[Entries supplied — start]

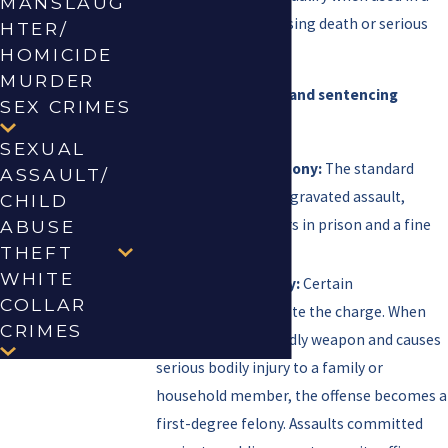
MANSLAUG
manner capable of causing death or serious
HTER/
bodily injury.
HOMICIDE
MURDER
Felony classifications and sentencing
SEX CRIMES
ranges:
SEXUAL
Second-Degree Felony:
The standard
ASSAULT/
classification for aggravated assault,
CHILD
carrying 2 to 20 years in prison and a fine
ABUSE
THEFT
of up to $10,000.
WHITE
First-Degree Felony:
Certain
COLLAR
circumstances elevate the charge. When
CRIMES
the actor uses a deadly weapon and causes
serious bodily injury to a family or
household member, the offense becomes a
first-degree felony. Assaults committed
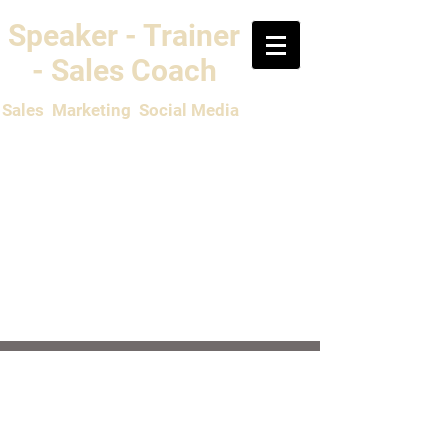
Speaker - Trainer
- Sales Coach
Sales Marketing Social Media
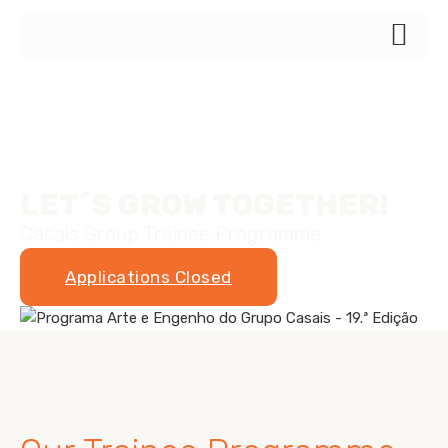
LET´S GROW TOGETHER!
Casais Group Trainee Programme
Applications Closed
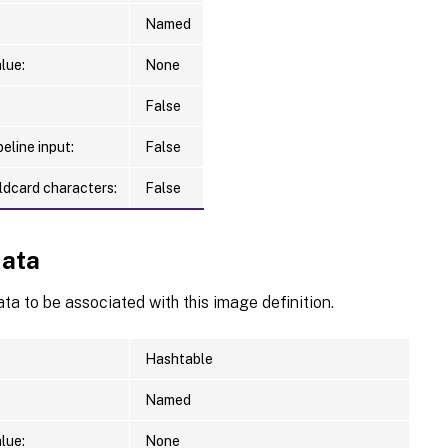
Named
lue:
None
False
eline input:
False
ldcard characters:
False
ata
a to be associated with this image definition.
Hashtable
Named
lue:
None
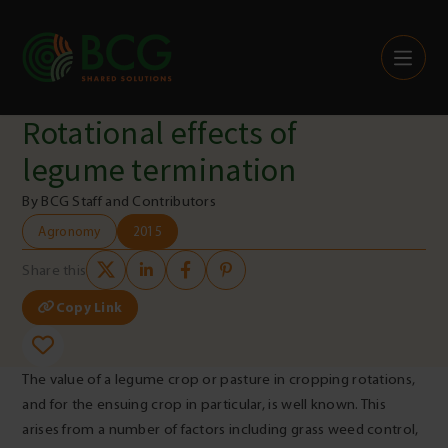
Skip to content
Rotational effects of
legume termination
By BCG Staff and Contributors
Agronomy
2015
Share this
Copy Link
The value of a legume crop or pasture in cropping rotations,
and for the ensuing crop in particular, is well known. This
arises from a number of factors including grass weed control,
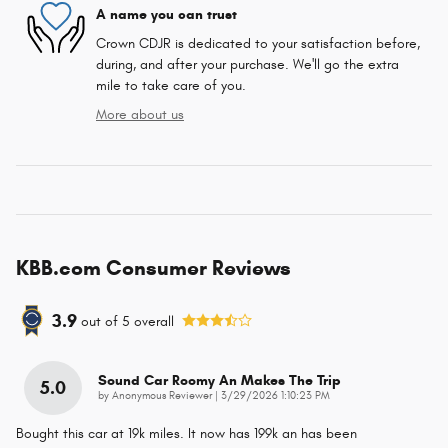
A name you can trust
Crown CDJR is dedicated to your satisfaction before,
during, and after your purchase. We'll go the extra
mile to take care of you.
More about us
KBB.com Consumer Reviews
3.9
out of
5
overall
Sound Car Roomy An Makes The Trip
5.0
on
by
Anonymous Reviewer
|
3/29/2026 1:10:23 PM
Bought this car at 19k miles. It now has 199k an has been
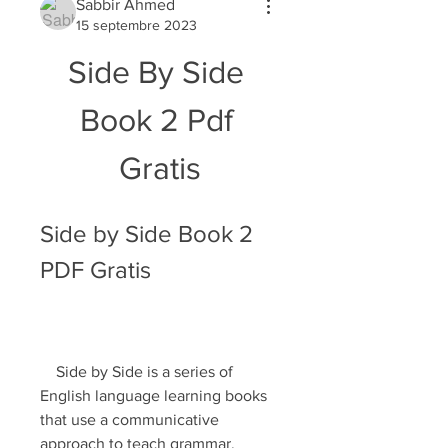
Sabbir Ahmed
15 septembre 2023
Side By Side 
Book 2 Pdf 
Gratis
Side by Side Book 2 
PDF Gratis
    Side by Side is a series of 
English language learning books 
that use a communicative 
approach to teach grammar, 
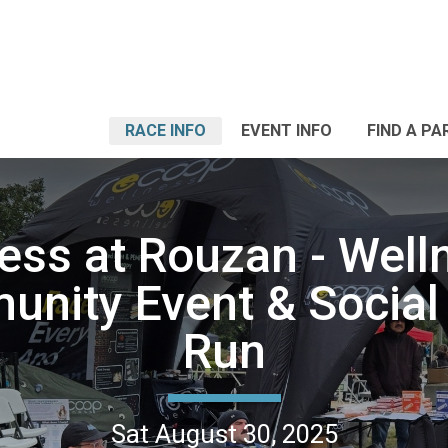
RACE INFO
EVENT INFO
FIND A PA
ess at Rouzan - Well
nity Event & Social
Run
Sat August 30, 2025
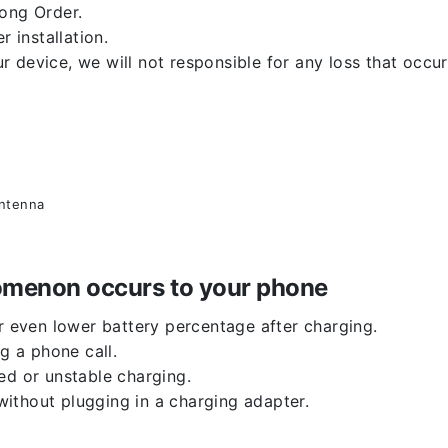
rong Order.
r installation.
 device, we will not responsible for any loss that occu
antenna
enomenon occurs to your phone
or even lower battery percentage after charging.
g a phone call.
ed or unstable charging.
ithout plugging in a charging adapter.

[Entries supplied — finish]

* Task objective: An exact copy is needed of the lines running from the one with "KBB.com Consumer Reviews" through the end of the data above, and of those lines only, without pictures.

* Completed task:
KBB.com Consumer Reviews
3.9
out of
5
overall
Sound Car Roomy An Makes The Trip
5.0
on
by
Anonymous Reviewer
|
3/29/2026 1:10:23 PM
Bought this car at 19k miles. It now has 199k an has been
Sabbir Ahmed
15 septembre 2023
Side By Side 
Book 2 Pdf 
Gratis
Side by Side Book 2 
PDF Gratis
    Side by Side is a series of 
English language learning books 
that use a communicative 
approach to teach grammar, 
RACE INFO
EVENT INFO
FIND A PA
ess at Rouzan - Well
nity Event & Social
Run
Sat August 30, 2025
rong Order.
r installation.
 device, we will not responsible for any loss that occu
antenna
enomenon occurs to your phone
or even lower battery percentage after charging.
g a phone call.
ed or unstable charging.
ithout plugging in a charging adapter.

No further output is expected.